Sex, food and real estate inspire 14 hot-blooded new takes on crime in the magical city of Venice.
Of the three, real estate is the most divisive. Most Venetians can no longer afford to live in their own city. Like the heroine of Barbara Baraldi’s “Commissario Clelia Vinci,” they flock to mainland towns like Mestre, where they struggle with the mundane: How to balance work and family? How to share custody with a faithless ex? They contend with dampness and bad plumbing, like the old woman in Michelle Lovric’s “Pantegana.” Or they live in tiny houses near the old ghetto, filled with the odor of other people’s cooking, like the heroine of Francesca Mazzucato’s “Little Sister,” who finds it harder and harder to leave her cramped home. It’s the tourists who enjoy the beauty of the canals and the palazzos. In “Venice Aphrodisiac,” Peter James shows how one illicit rendezvous can become a lifelong obsession with the city.
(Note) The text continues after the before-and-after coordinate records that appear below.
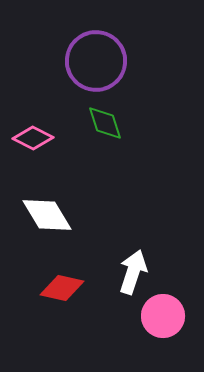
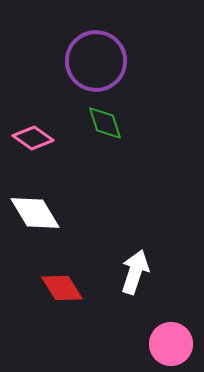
pink diamond: rotated 9 degrees clockwise
white diamond: moved 12 px left, 2 px up
white arrow: moved 2 px right
red diamond: rotated 45 degrees clockwise
pink circle: moved 8 px right, 28 px down
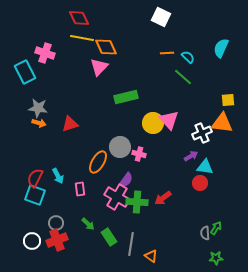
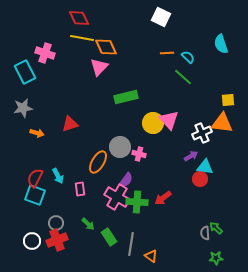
cyan semicircle at (221, 48): moved 4 px up; rotated 42 degrees counterclockwise
gray star at (38, 108): moved 15 px left; rotated 18 degrees counterclockwise
orange arrow at (39, 123): moved 2 px left, 10 px down
red circle at (200, 183): moved 4 px up
green arrow at (216, 228): rotated 80 degrees counterclockwise
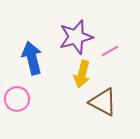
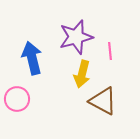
pink line: rotated 66 degrees counterclockwise
brown triangle: moved 1 px up
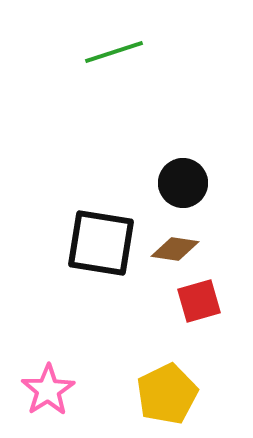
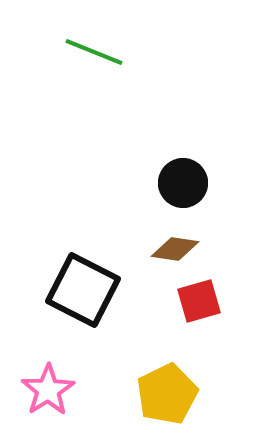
green line: moved 20 px left; rotated 40 degrees clockwise
black square: moved 18 px left, 47 px down; rotated 18 degrees clockwise
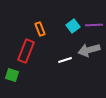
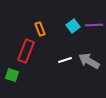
gray arrow: moved 11 px down; rotated 45 degrees clockwise
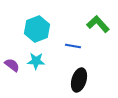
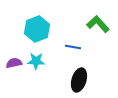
blue line: moved 1 px down
purple semicircle: moved 2 px right, 2 px up; rotated 49 degrees counterclockwise
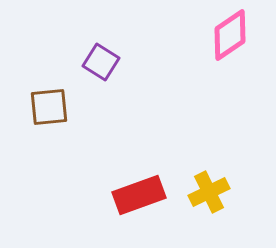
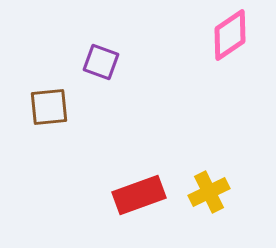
purple square: rotated 12 degrees counterclockwise
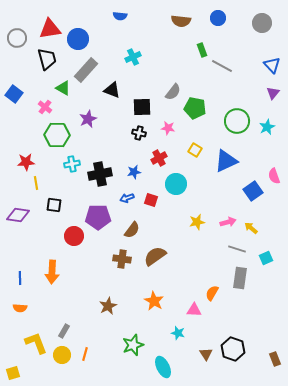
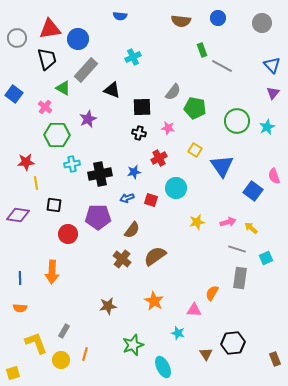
blue triangle at (226, 161): moved 4 px left, 5 px down; rotated 40 degrees counterclockwise
cyan circle at (176, 184): moved 4 px down
blue square at (253, 191): rotated 18 degrees counterclockwise
red circle at (74, 236): moved 6 px left, 2 px up
brown cross at (122, 259): rotated 30 degrees clockwise
brown star at (108, 306): rotated 18 degrees clockwise
black hexagon at (233, 349): moved 6 px up; rotated 25 degrees counterclockwise
yellow circle at (62, 355): moved 1 px left, 5 px down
Sexual energy spirals out of control in Isabella Santacroce’s “Desdemona Undicesima.” And a tourist finds Venice the endpoint of his romantic dreams in editor Jakubowski’s “Lido Winter.” Venetians have their own take on the visitors who flock to their city, like Signora Adele, who finds her own special solution in Maria Tronca’s “Tourists for Supper.” But Adele isn’t the only Venetian with a hearty appetite, as a policeman learns in Michael Gregorio’s “Laguna Blues.”
Rather than crimes of passion, this collection focuses on the passion of crime, painting its noir in robust tones rather than gritty gray.